(Records excerpted from a collection)
════
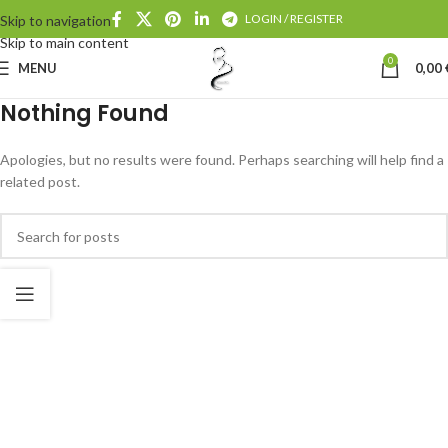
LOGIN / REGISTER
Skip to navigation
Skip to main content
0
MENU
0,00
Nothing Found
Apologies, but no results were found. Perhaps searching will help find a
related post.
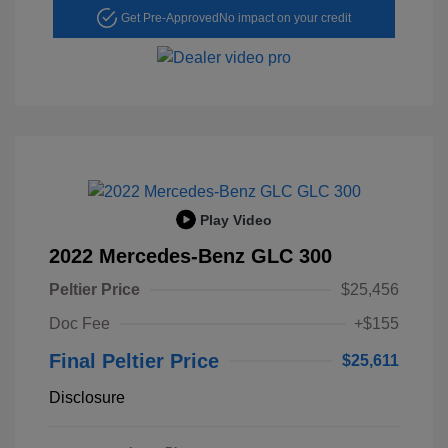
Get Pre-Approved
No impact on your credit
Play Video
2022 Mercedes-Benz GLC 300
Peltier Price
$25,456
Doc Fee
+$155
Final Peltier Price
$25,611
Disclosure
════
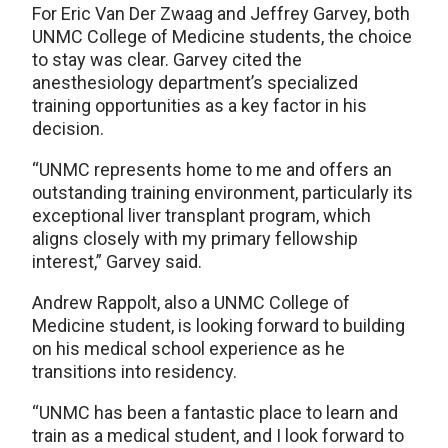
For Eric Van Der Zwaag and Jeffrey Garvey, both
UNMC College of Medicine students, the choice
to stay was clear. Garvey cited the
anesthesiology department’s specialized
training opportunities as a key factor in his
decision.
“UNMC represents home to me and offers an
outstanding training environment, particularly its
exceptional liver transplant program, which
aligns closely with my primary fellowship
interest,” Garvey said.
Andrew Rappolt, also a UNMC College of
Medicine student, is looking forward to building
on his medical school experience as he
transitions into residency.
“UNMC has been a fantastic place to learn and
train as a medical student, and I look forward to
════
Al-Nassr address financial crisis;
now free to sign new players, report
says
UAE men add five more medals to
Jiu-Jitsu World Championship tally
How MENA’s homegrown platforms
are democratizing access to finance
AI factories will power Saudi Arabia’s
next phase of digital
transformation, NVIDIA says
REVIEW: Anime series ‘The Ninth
════
EXERCISE OBJECTIVE – Find how many lines above include "College"; reply with the number only.

REPLY TO THE TASK – 2